Section 20. Disaster Preparedness. (1) All staff shall be knowledgeable of a written plan and procedure for meeting potential disasters and emergencies such as fires or severe weather. The plan shall be posted. Staff shall be trained in properly reporting a fire, extinguishing a small fire, and in evacuation from the building. Fire drills shall be practiced in accordance with state fire administrative regulations.
(2) All fire protection and alarm systems and other fire fighting equipment shall be inspected and tested at least once each year, and more often if necessary to maintain them in serviceable condition.
Section 21. Facility Specifications. (1) An abortion facility shall provide a functionally safe and sanitary environment for patients, personnel, and the public.

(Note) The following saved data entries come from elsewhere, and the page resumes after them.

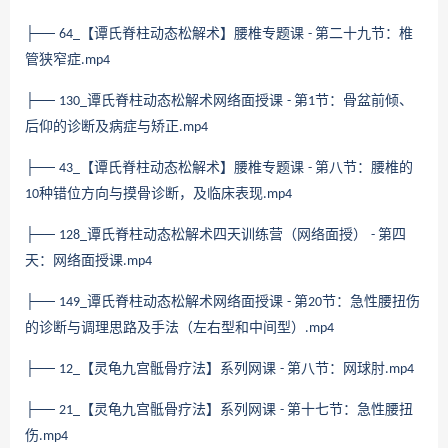
├──
【谭氏脊柱动态松解术】腰椎专题课
第二十九节：椎
64_
-
管狭窄症
.mp4
├──
谭氏脊柱动态松解术网络面授课
第
节：骨盆前倾、
130_
-
1
后仰的诊断及病症与矫正
.mp4
├──
【谭氏脊柱动态松解术】腰椎专题课
第八节：腰椎的
43_
-
种错位方向与摸骨诊断，及临床表现
10
.mp4
├──
谭氏脊柱动态松解术四天训练营（网络面授）
第四
128_
-
天：网络面授课
.mp4
├──
谭氏脊柱动态松解术网络面授课
第
节：急性腰扭伤
149_
-
20
的诊断与调理思路及手法（左右型和中间型）
.mp4
├──
【灵龟九宫骶骨疗法】系列网课
第八节：网球肘
12_
-
.mp4
├──
【灵龟九宫骶骨疗法】系列网课
第十七节：急性腰扭
21_
-
伤
.mp4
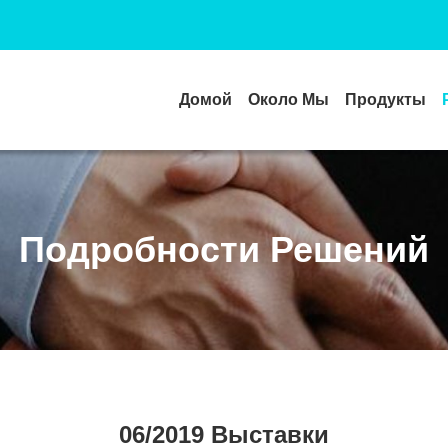
Домой
Около Мы
Продукты
Подробности Решений
06/2019 Выставки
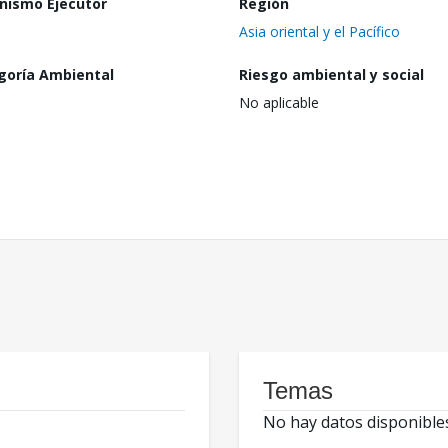
nismo Ejecutor
Región
Asia oriental y el Pacífico
goría Ambiental
Riesgo ambiental y social
No aplicable
Temas
No hay datos disponible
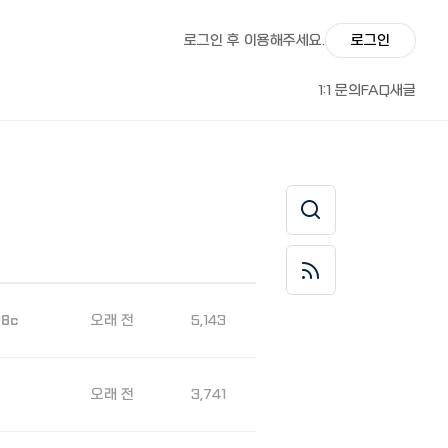
로그인 후 이용해주세요.
로그인
1:1 문의
FAQ
새글
오래 전
5,143
88c
오래 전
3,741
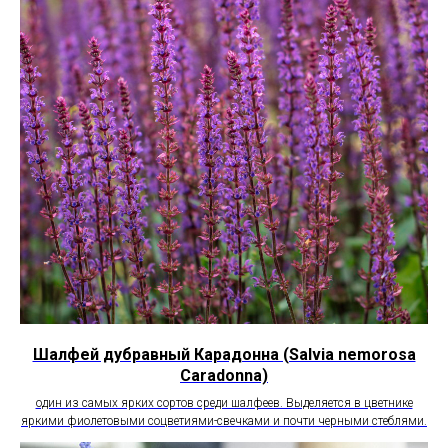
Шалфей дубравный Карадонна (Salvia nemorosa
Caradonna)
один из самых ярких сортов среди шалфеев. Выделяется в цветнике
яркими фиолетовыми соцветиями-свечками и почти черными стеблями.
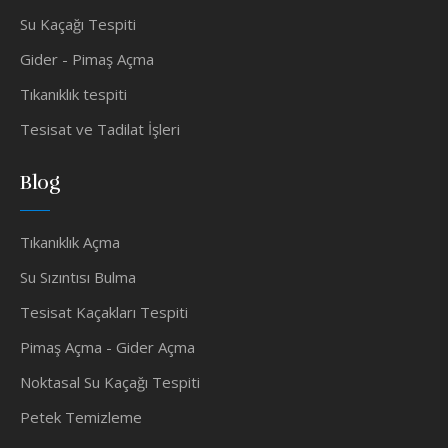
Su Kaçağı Tespiti
Gider - Pimaş Açma
Tıkanıklık tespiti
Tesisat ve Tadilat İşleri
Blog
Tıkanıklık Açma
Su Sızıntısı Bulma
Tesisat Kaçakları Tespiti
Pimaş Açma - Gider Açma
Noktasal Su Kaçağı Tespiti
Petek Temizleme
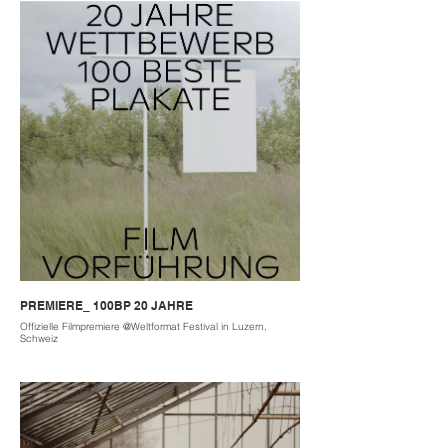
PREMIERE_ 100BP 20 JAHRE
Offizielle Filmpremiere @Weltformat Festival in Luzern,
Schweiz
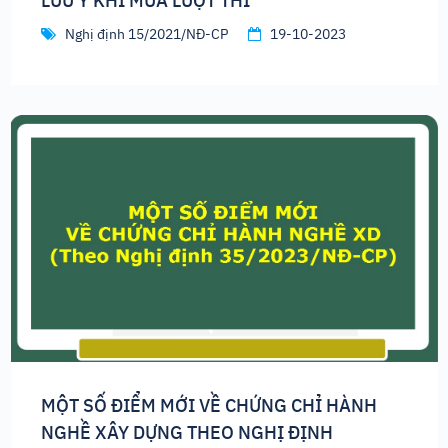
LƯU Ý KHI MUA LƯỢT THI
Nghị định 15/2021/NĐ-CP
19-10-2023
MỘT SỐ ĐIỂM MỚI VỀ CHỨNG CHỈ HÀNH
NGHỀ XÂY DỰNG THEO NGHỊ ĐỊNH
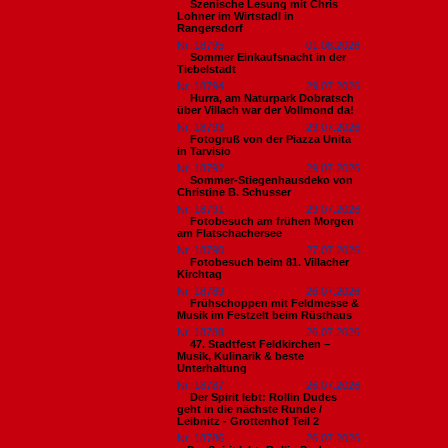
Szenische Lesung mit Chris
Lohner im Wirtstadl in
Rangersdorf
Nr. 18795
01.08.2026
Sommer Einkaufsnacht in der
Tiebelstadt
Nr. 18794
29.07.2026
Hurra, am Naturpark Dobratsch
über Villach war der Vollmond da!
Nr. 18793
29.07.2026
Fotogruß von der Piazza Unita
in Tarvisio
Nr. 18792
29.07.2026
Sommer-Stiegenhausdeko von
Christine B. Schusser
Nr. 18791
29.07.2026
Fotobesuch am frühen Morgen
am Flatschachersee
Nr. 18790
27.07.2026
Fotobesuch beim 81. Villacher
Kirchtag
Nr. 18789
26.07.2026
Frühschoppen mit Feldmesse &
Musik im Festzelt beim Rüsthaus
Nr. 18788
26.07.2026
47. Stadtfest Feldkirchen –
Musik, Kulinarik & beste
Unterhaltung
Nr. 18787
26.07.2026
Der Spirit lebt: Rollin Dudes
geht in die nächste Runde /
Leibnitz - Grottenhof Teil 2
Nr. 18786
26.07.2026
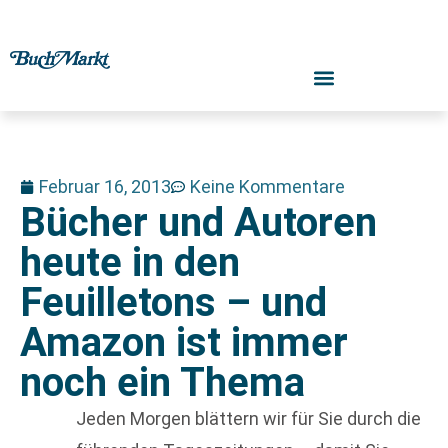
Februar 16, 2013
Keine Kommentare
Bücher und Autoren
heute in den
Feuilletons – und
Amazon ist immer
noch ein Thema
Jeden Morgen blättern wir für Sie durch die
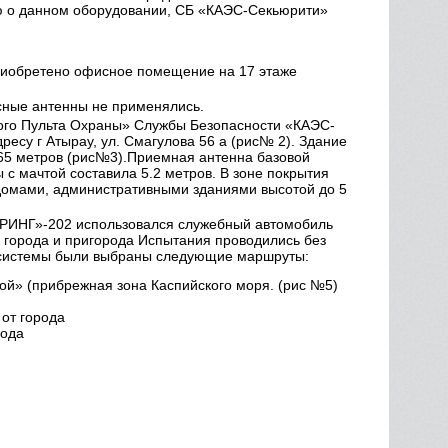
ю о данном оборудовании, СБ «КАЭС-Секьюрити»
риобретено офисное помещение на 17 этаже
сные антенны не применялись.
ного Пульта Охраны» Службы Безопасности «КАЭС-
есу г Атырау, ул. Смагулова 56 а (рис№ 2). Здание
-65 метров (рис№3).Приемная антенна базовой
 с мачтой составила 5.2 метров. В зоне покрытия
 домами, административными зданиями высотой до 5
ТРИНГ»-202 использовался служебный автомобиль
 города и пригорода Испытания проводились без
 системы были выбраны следующие маршруты:
ой» (прибрежная зона Каспийского моря. (рис №5)
от города
рода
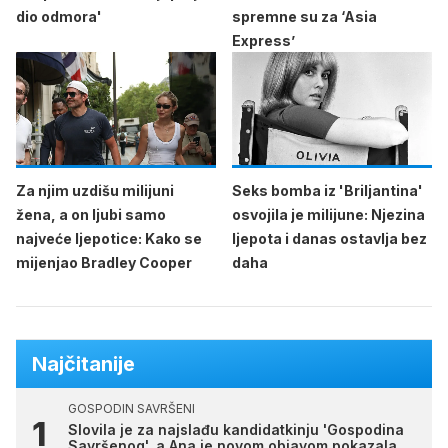
dio odmora'
spremne su za ‘Asia
Express’
Za njim uzdišu milijuni
Seks bomba iz 'Briljantina'
žena, a on ljubi samo
osvojila je milijune: Njezina
najveće ljepotice: Kako se
ljepota i danas ostavlja bez
mijenjao Bradley Cooper
daha
Najčitanije
GOSPODIN SAVRŠENI
Slovila je za najslađu kandidatkinju 'Gospodina
Savršenog', a Ana je novom objavom pokazala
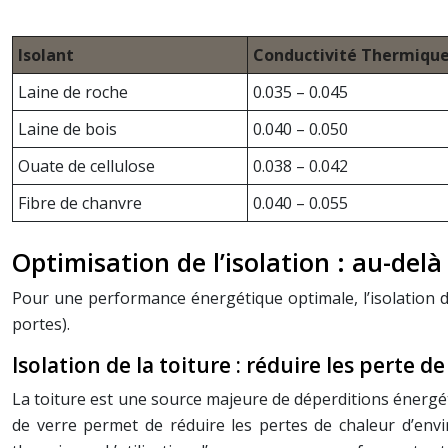
Isolant
Conductivité Thermique
Laine de roche
0.035 – 0.045
Laine de bois
0.040 – 0.050
Ouate de cellulose
0.038 – 0.042
Fibre de chanvre
0.040 – 0.055
Optimisation de l’isolation : au-del
Pour une performance énergétique optimale, l’isolation do
portes).
Isolation de la toiture : réduire les perte d
La toiture est une source majeure de déperditions énergét
de verre permet de réduire les pertes de chaleur d’envi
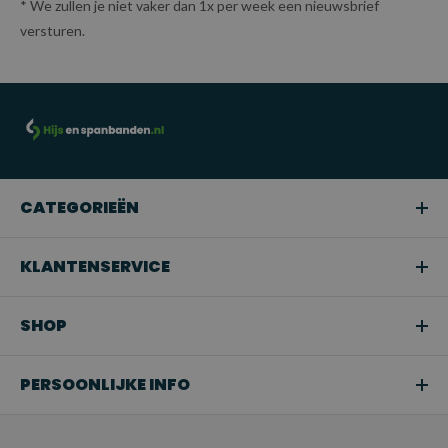
* We zullen je niet vaker dan 1x per week een nieuwsbrief
versturen.
CATEGORIEËN
KLANTENSERVICE
SHOP
PERSOONLIJKE INFO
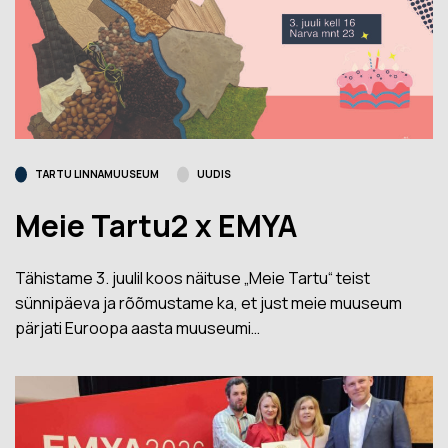
TARTU LINNAMUUSEUM
UUDIS
Meie Tartu2 x EMYA
Tähistame 3. juulil koos näituse „Meie Tartu“ teist
sünnipäeva ja rõõmustame ka, et just meie muuseum
pärjati Euroopa aasta muuseumi…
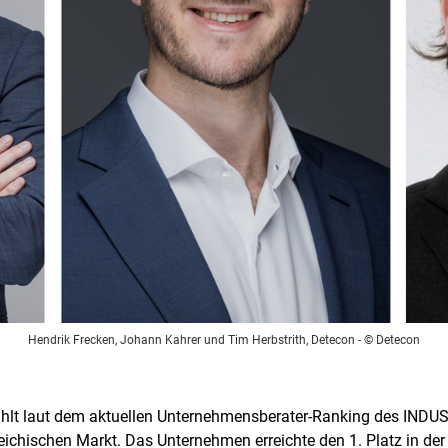
Hendrik Frecken, Johann Kahrer und Tim Herbstrith, Detecon
- © Detecon
hlt laut dem aktuellen Unternehmensberater-Ranking des IND
chischen Markt. Das Unternehmen erreichte den 1. Platz in der B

(2) An abortion facility shall include space for the following functions:
(a) Reception and waiting;
(b) Administrative activities such as patient admission, record storage, and business affairs;
(c) Patient dressing and storage of personal items;
(d) Preoperative evaluation, including physical examination, laboratory testing, and preparation for anesthesia;
(e) Performance of surgical procedures;
(f) Preparation and sterilization of instruments;
(g) Storage of equipment, drugs, and fluids;
(h) Postanesthetic recovery; and
(i) Janitorial and utility support.
Section 22. Injunctive Relief. The Office of Inspector General shall refer instances where administrative penalties and legal sanctions have failed to prevent or cause a discontinuance of a violation of KRS Chapter 216B to the secretary of the cabinet for action in accordance with KRS 15.241.
Section 23. Incorporation by Reference. (1) The Application for License to Operate an Abortion Facility, L&R 240 (7/98), is incorporated by reference.
(2) This material may be inspected, copied or obtained at the Office of Inspector General, Division of Licensing and Regulation, 275 East Main Street, Frankfort, Kentucky 40621, Monday through Friday, 8 a.m. to 4:30 p.m. (25 Ky.R. 1293; Am. 2168; 2388; eff. 3-17-99.)